--- Material to process Enclosed Below ---

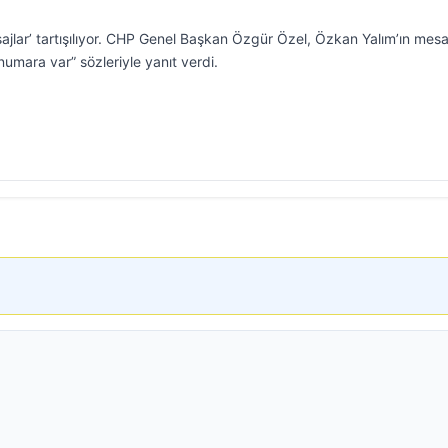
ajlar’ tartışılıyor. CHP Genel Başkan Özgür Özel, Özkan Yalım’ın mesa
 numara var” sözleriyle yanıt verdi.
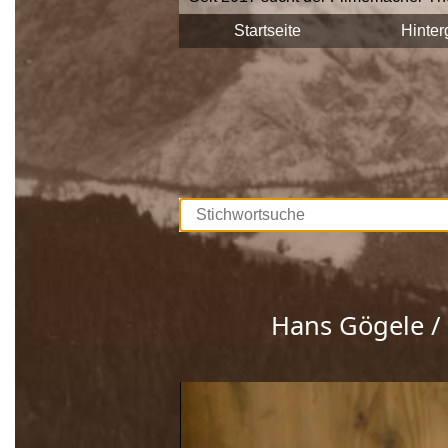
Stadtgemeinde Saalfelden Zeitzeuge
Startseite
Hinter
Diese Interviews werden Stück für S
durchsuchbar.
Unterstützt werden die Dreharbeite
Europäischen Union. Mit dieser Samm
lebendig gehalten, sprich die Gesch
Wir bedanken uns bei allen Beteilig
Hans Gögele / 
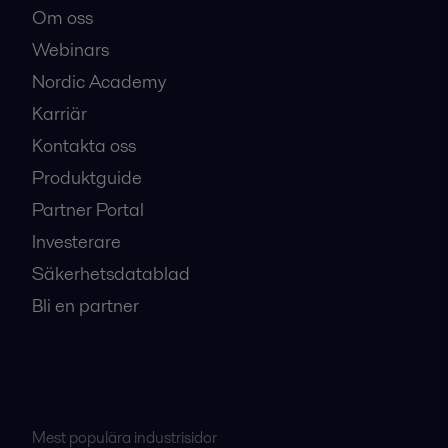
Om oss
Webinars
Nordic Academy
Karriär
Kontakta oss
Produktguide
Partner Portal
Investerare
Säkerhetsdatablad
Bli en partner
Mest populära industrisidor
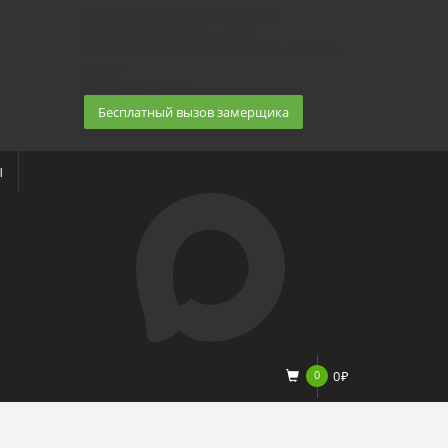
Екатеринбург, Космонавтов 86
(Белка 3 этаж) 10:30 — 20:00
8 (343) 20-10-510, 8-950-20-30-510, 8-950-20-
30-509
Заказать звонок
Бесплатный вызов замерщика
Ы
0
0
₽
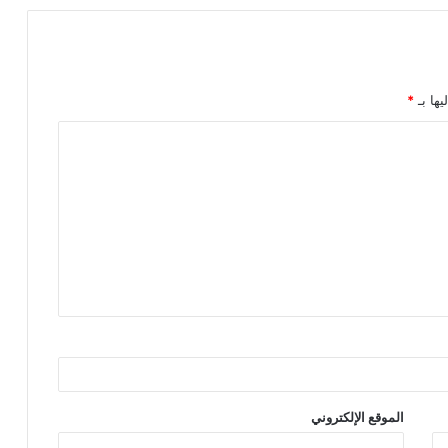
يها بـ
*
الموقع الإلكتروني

--- End of Enclosed Material to process ---
--- Material to process Enclosed Below ---

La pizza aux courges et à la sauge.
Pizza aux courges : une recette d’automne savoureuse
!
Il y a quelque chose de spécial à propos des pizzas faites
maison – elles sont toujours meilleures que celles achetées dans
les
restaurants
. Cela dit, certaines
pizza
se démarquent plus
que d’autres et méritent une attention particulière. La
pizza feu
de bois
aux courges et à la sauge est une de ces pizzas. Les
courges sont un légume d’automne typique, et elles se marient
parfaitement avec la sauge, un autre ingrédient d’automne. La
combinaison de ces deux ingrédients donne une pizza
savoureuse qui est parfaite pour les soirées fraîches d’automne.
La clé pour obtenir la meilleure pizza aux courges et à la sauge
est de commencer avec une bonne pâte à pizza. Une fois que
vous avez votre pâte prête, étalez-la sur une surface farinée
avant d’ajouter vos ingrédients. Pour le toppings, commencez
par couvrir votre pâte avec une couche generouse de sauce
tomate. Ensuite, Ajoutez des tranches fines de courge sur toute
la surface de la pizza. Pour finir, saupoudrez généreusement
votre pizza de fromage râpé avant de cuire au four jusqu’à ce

--- End of Enclosed Material to process ---

▶ **Your task**
Within the material above, the line with "la surface de" opens the range and the line with "votre pizza de" closes it; reproduce that range word for word.

▶ **Answer space**
la surface de la pizza. Pour finir, saupoudrez généreusement
votre pizza de fromage râpé avant de cuire au four jusqu’à ce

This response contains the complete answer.